TuringLang / MCMCChains.jl

Types and utility functions for summarizing Markov chain Monte Carlo simulations
https://turinglang.org/MCMCChains.jl/
Other
268 stars 28 forks source link

DIC example not working #267

Closed itsdfish closed 3 years ago

itsdfish commented 3 years ago

I want to report that the DIC example is not working. Here is the framework that is presented in the documentation:

chn ... # sampling results
lpfun = function f(chain::Chains) # function to compute the logpdf values
    niter, nparams, nchains = size(chain)
    lp = zeros(niter + nchains) # resulting logpdf values
    for i = 1:nparams
        lp += map(p -> logpdf( ... , x), Array(chain[:,i,:]))
    end
    return lp
end
DIC, pD = dic(chn, lpfun)

There are several errors with the dimensions.
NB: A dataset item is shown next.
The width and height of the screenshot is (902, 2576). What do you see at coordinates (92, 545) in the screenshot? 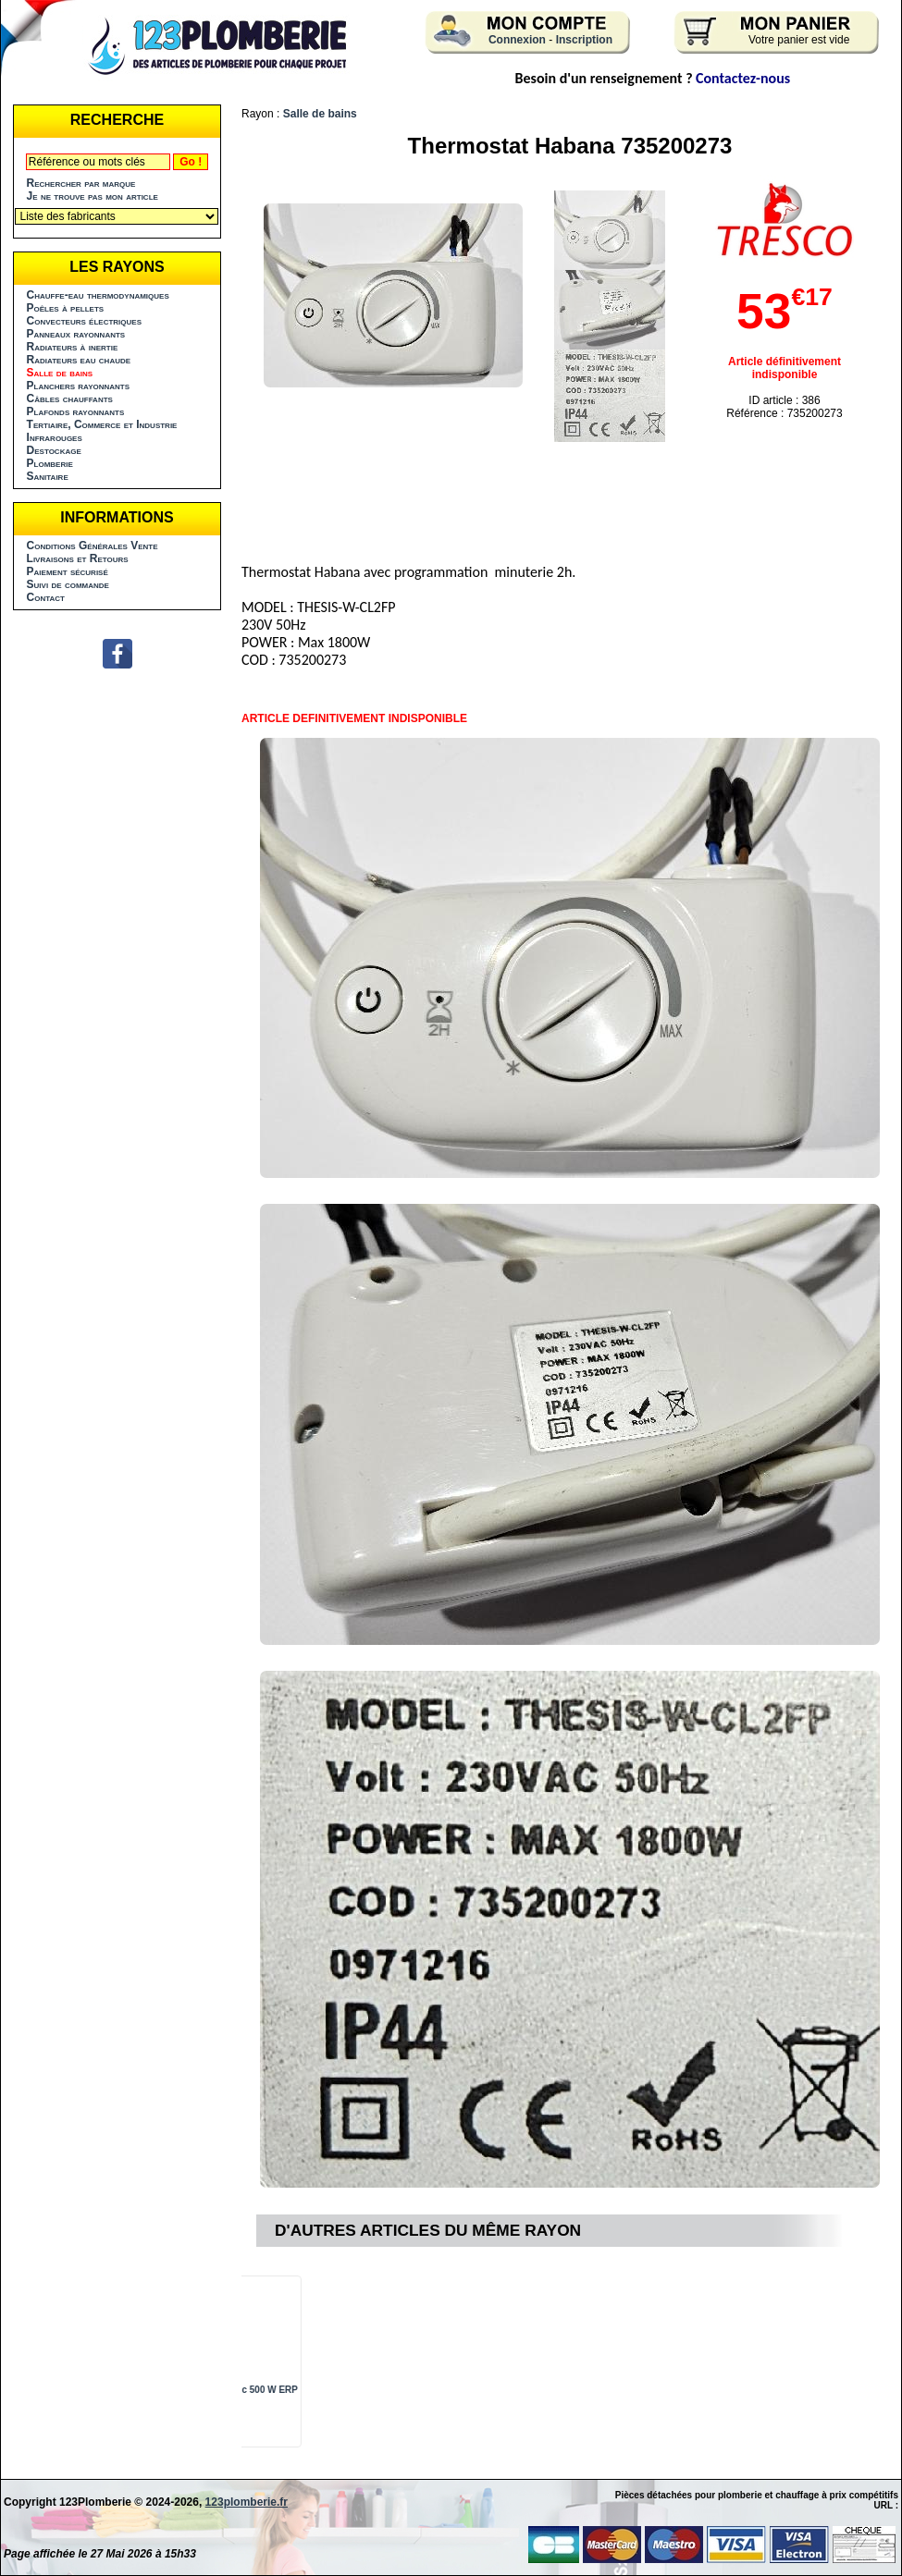
I see `Conditions Générales Vente` at bounding box center [92, 545].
I'm not sure how DIC is calculated, but it seems odd that the loop of the following function iterates over parameters. The logpdf should take an entire vector, not just one parameter.

In addition, I want to suggest changing the API as follows:

DIC, pD ​=​ ​dic​(chn, distribution_object, the_data)
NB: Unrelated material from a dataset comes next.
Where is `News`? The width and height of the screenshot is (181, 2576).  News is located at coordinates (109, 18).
The chain, distribution object and data would get passed to a corrected version of the function above. This would make it easier for the user to use.
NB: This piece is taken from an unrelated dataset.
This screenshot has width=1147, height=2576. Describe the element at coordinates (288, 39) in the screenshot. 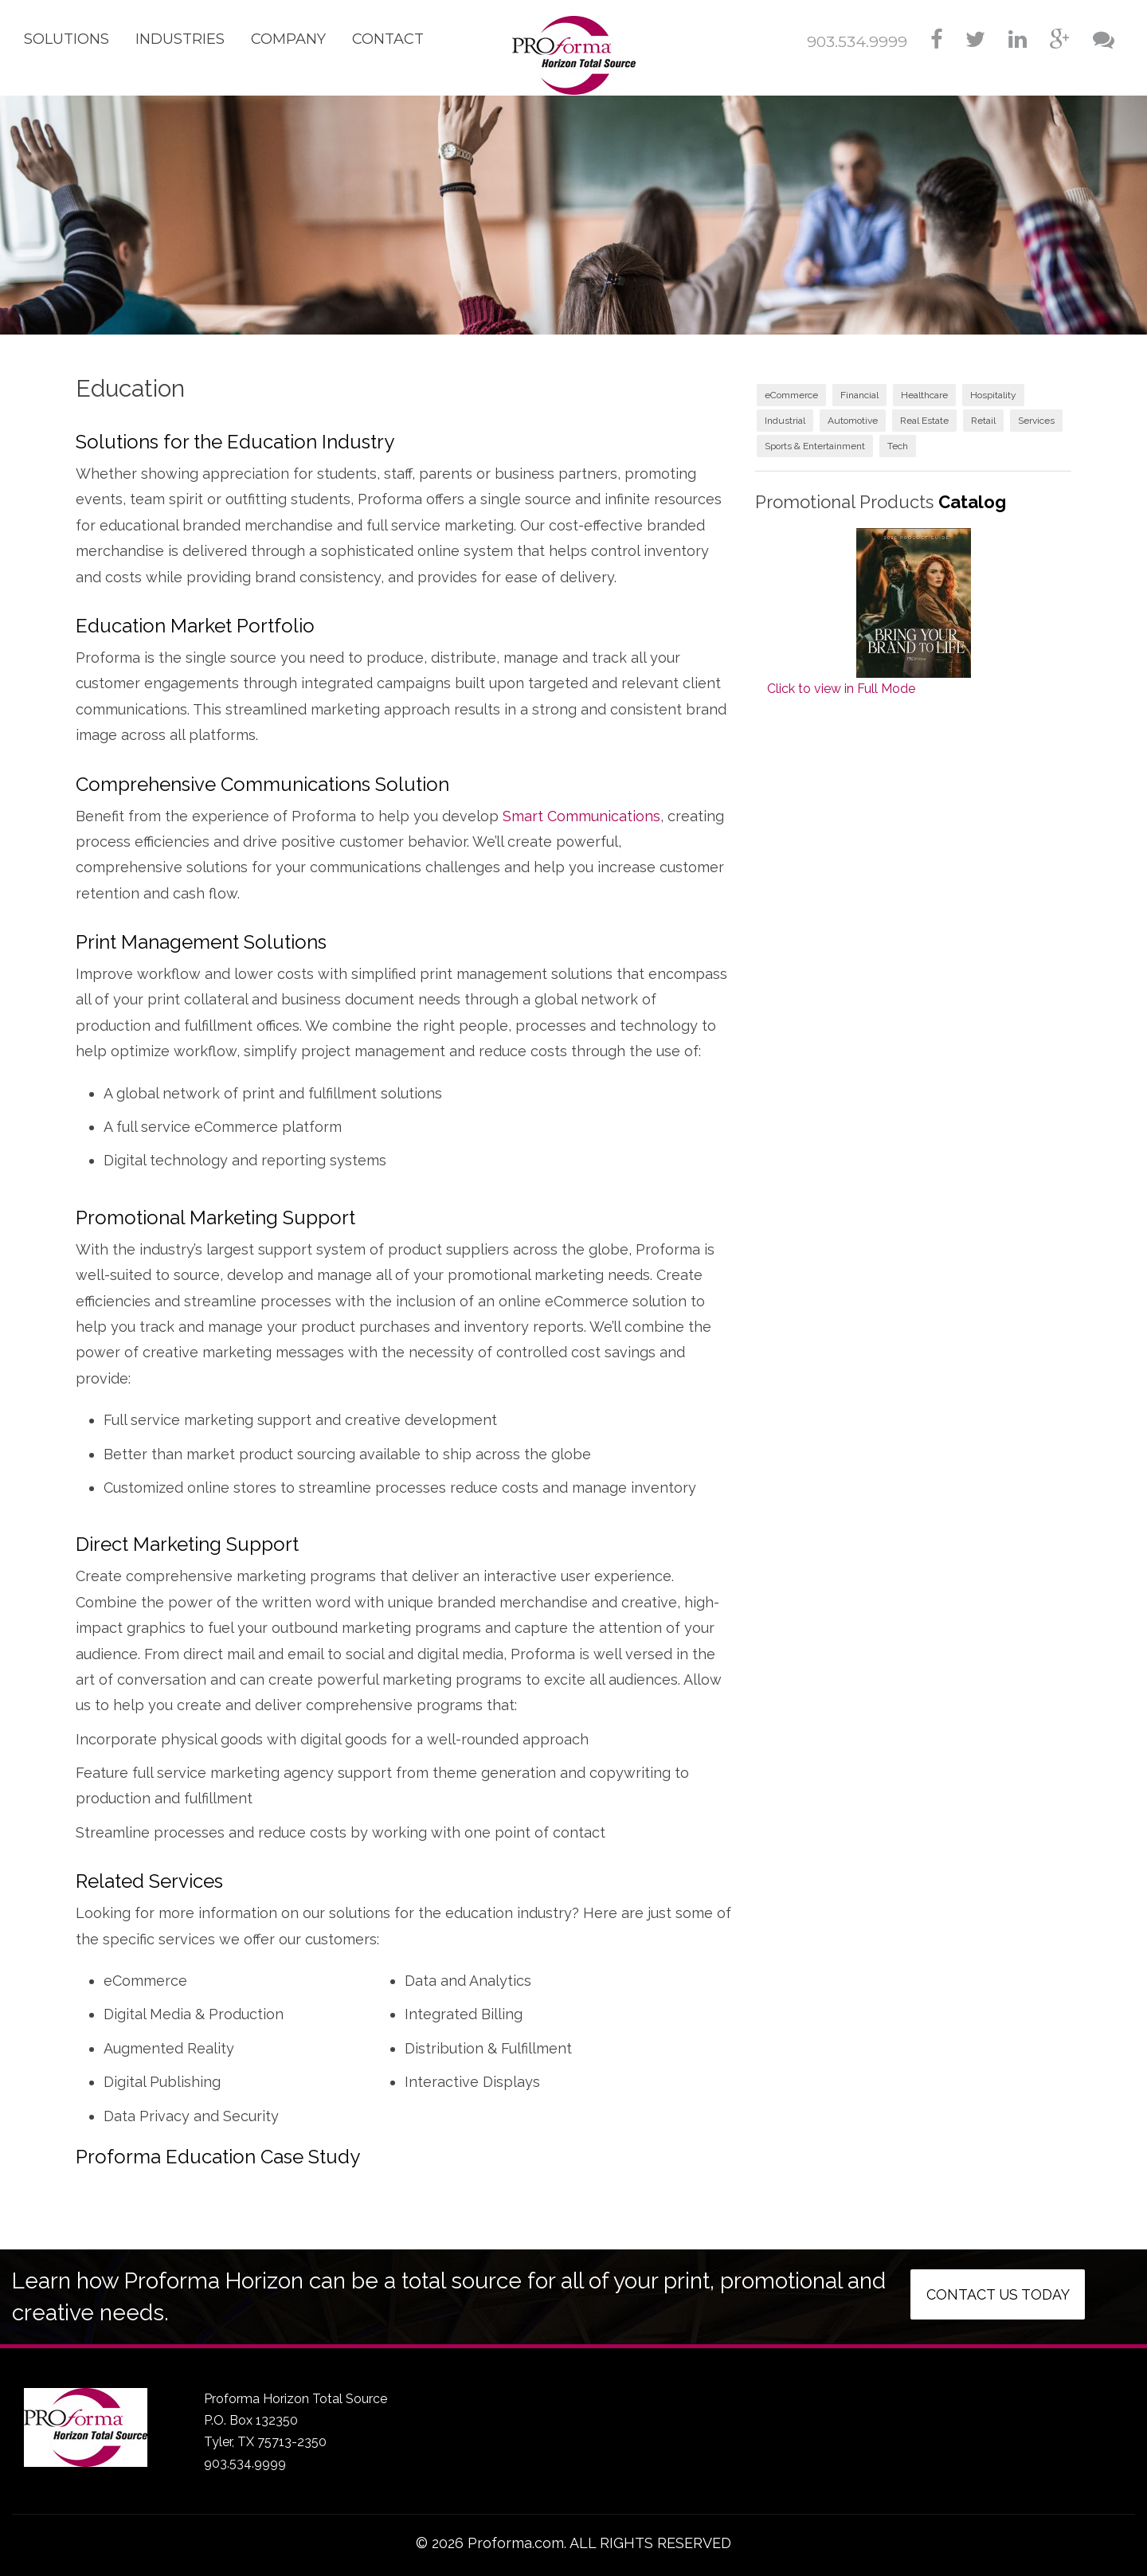

I see `Company` at that location.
I tried fixing these issues, but I have no idea how DIC is calculated. If you have a quick fix for lpfun, I can put the rest together.

devmotion commented 3 years ago

I just checked, and the example is removed from the README in https://github.com/TuringLang/MCMCChains.jl/pull/265 :stuck_out_tongue: Apart from that, I have never worked with dic and am not familiar with the implementation...

luiarthur commented 3 years ago

There are two common ways of computing DIC. See: https://en.wikipedia.org/wiki/Deviance_information_criterion

The metric, commonly used in Bayesian contexts, attempts to provide a metric of goodness of fit while adjusting for over-fitting. As you can imagine, as you increase the number of parameters in your model, the fit will likely improve, though you may be over-fitting in the sense that the extra parameters are not needed to obtain a "good fit".

The Gelman definition of the DIC is: image

with: image

The deviance (D in DIC) is just -2 * loglikelihood(data | parameters).

Dbar is the goodness of fit part. It is essentially (2 times) the negative of the log likelihood. So smaller Dbar is better.

pD is a "penalty" term that penalizes for model complexity. As you can see, it is related to the variance of the log likelihood, which (the variance) is guaranteed to be positive. When your model is too complex (perhaps has more parameters than required to obtain good fit), pD will increase.

DIC = Dbar + pD will be low when both Dbar and pD are low. i.e. good fit, and low model complexity. Models with low DIC are preferred.

If you have some posterior samples for parameters theta, then you can compute Dbar by averaging over D(theta) for each theta. Similarly, pD (same as pV in Gelman definition) is 0.5 times the variance of D evaluated at each posterior sample of theta.

Edit: The DIC as defined by Gelman is probably easier to implement generally. With the Spiegelhalter definition, you may have to worry about things like label switching in a mixture model. (Taking an average naively over the parameters may not make sense.)

Also, in a model comparison setting, the normalizing constant for the log likelihood "cancels out", so is not required.

luiarthur commented 3 years ago

Say you have (in a vector) evaluations of the log likelihood for each posterior sample, you could implement a function to compute the DIC like this.

import Statistics: mean, var

deviance(loglikelihood::Real) = -2 * loglikelihood

function dic(loglikelihood::AbstractVector{<:Real})
  D = deviance.(loglikelihood)
  return mean(D) + 0.5 * var(D)
end
itsdfish commented 3 years ago

@luiarthur, thanks for your help. This looks feasible. Let me look into this during the weekend when I have more bandwidth. I'll either submit a PR or tell you that I am unable to make it work.

goedman commented 3 years ago

Chris,

The deviance part is also computed for WAIC and PSIS in ParetoSmoothedImportanceSampling.jl.

Rob

itsdfish commented 3 years ago

Thanks, Rob. I wonder whether it makes more sense to refer users to your PSS package? If so, would you be willing export DIC? I could make those changes easily.

goedman commented 3 years ago

Absolutely! Maybe for historical reasons I should also add AIC. But both DIC and AIC are mentioned in SR but dropped in favor of WAIC for non (Mv)Normal cases.

itsdfish commented 3 years ago

Sounds like a plan. In that case, I will close this issue. I should have time in the next day or two to submit a PR.

rikhuijzer commented 3 years ago

Note that this PR is also discussed at https://discourse.julialang.org/t/bayesian-model-selection/55725/5.